* **Directions for this task**
Once every line below with "will" has been counted, state the total and nothing else.

* **Provided records**
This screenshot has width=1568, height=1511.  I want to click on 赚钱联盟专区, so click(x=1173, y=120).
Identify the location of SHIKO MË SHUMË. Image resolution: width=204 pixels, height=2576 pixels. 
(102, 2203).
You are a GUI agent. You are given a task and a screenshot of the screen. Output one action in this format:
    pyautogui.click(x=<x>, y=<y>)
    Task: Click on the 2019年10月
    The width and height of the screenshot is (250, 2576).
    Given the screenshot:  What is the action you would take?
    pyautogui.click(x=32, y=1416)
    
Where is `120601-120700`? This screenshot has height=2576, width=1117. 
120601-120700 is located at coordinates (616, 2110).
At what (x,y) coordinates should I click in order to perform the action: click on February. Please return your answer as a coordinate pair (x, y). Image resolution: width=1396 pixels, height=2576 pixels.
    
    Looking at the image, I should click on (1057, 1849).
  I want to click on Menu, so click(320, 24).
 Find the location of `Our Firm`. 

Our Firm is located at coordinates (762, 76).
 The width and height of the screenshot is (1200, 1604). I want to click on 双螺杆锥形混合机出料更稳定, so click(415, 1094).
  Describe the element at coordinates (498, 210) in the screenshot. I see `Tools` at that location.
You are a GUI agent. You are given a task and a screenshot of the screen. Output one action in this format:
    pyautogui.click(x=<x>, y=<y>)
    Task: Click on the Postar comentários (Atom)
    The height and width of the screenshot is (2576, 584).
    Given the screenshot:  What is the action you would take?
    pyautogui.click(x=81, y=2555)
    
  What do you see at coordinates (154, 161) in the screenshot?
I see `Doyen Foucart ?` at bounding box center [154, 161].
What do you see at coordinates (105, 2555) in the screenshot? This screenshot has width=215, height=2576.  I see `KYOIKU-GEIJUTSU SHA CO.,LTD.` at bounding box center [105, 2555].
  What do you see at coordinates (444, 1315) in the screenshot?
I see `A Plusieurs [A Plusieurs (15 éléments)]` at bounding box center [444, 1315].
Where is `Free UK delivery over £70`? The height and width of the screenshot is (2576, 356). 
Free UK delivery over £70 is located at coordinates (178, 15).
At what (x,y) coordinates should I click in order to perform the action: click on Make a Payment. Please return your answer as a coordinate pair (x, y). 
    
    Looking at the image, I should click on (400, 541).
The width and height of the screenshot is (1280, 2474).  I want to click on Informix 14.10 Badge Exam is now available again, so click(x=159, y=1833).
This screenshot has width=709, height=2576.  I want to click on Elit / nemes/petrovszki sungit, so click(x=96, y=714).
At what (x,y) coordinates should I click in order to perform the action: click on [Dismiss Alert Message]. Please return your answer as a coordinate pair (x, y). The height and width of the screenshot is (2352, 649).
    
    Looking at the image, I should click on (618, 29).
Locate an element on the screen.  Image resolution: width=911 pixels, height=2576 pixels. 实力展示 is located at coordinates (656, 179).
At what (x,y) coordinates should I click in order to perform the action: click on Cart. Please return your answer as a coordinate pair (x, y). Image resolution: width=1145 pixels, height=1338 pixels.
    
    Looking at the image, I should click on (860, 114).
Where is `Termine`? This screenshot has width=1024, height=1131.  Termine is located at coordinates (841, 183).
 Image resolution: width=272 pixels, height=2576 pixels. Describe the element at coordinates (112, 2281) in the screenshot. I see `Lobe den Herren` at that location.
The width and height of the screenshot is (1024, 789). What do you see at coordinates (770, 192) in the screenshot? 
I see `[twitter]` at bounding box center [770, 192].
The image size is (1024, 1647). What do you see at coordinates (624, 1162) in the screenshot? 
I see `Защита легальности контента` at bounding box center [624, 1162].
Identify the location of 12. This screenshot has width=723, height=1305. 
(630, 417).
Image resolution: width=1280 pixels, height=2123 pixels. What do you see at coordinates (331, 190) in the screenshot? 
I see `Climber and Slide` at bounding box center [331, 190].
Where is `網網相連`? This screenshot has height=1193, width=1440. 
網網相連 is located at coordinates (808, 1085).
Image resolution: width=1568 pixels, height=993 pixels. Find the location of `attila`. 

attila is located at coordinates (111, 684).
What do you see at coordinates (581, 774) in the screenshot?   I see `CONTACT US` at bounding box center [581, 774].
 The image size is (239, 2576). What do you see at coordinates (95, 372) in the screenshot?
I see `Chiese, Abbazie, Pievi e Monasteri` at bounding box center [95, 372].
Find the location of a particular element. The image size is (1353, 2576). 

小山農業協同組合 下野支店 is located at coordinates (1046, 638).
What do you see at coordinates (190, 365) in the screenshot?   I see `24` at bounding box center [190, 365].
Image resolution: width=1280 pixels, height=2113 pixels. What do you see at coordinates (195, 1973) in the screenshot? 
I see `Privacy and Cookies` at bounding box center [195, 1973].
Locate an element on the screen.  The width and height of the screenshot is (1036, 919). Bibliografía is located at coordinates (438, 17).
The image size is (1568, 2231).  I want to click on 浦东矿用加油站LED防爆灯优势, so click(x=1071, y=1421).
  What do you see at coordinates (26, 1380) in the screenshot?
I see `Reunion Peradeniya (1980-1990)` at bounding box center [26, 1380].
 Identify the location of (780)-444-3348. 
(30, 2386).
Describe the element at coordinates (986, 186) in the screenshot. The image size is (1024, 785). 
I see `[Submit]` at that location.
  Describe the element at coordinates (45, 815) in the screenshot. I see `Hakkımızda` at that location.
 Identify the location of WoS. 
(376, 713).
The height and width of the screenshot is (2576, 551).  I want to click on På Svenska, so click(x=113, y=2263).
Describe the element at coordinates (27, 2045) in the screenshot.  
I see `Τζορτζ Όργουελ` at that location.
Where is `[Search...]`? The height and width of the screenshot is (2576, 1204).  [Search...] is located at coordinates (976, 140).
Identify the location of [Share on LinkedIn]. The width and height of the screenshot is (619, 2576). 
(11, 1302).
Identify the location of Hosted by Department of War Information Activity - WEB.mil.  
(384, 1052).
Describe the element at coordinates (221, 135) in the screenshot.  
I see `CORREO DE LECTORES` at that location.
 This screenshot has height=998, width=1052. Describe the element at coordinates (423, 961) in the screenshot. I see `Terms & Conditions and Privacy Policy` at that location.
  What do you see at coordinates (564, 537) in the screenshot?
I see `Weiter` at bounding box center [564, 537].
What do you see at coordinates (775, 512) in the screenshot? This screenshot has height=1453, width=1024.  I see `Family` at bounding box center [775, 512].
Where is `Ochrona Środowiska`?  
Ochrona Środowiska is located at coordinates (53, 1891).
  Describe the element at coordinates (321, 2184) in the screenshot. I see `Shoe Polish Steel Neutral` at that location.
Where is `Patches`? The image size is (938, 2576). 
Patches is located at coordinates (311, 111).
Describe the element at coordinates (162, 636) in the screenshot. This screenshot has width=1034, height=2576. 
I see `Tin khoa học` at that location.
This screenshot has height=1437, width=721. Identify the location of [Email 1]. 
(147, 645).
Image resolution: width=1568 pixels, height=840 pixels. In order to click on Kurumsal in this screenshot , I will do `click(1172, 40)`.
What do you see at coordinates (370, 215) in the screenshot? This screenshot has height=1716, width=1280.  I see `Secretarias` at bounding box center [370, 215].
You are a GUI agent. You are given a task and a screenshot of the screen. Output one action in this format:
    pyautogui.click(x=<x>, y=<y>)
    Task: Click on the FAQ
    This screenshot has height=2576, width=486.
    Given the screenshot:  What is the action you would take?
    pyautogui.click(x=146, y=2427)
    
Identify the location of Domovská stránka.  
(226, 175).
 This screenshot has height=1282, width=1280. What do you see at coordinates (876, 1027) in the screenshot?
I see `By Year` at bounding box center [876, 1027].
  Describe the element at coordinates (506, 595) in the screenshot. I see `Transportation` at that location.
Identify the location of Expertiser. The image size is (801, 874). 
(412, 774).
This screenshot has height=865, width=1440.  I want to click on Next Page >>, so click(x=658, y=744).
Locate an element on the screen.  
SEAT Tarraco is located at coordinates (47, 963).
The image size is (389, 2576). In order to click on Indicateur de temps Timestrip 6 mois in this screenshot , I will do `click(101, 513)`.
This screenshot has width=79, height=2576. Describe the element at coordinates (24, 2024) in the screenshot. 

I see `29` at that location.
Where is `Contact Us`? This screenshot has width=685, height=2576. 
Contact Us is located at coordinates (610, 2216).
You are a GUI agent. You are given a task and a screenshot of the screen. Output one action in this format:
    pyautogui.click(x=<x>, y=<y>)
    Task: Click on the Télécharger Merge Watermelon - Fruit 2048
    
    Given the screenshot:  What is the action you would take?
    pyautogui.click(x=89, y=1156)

* **Your response**
2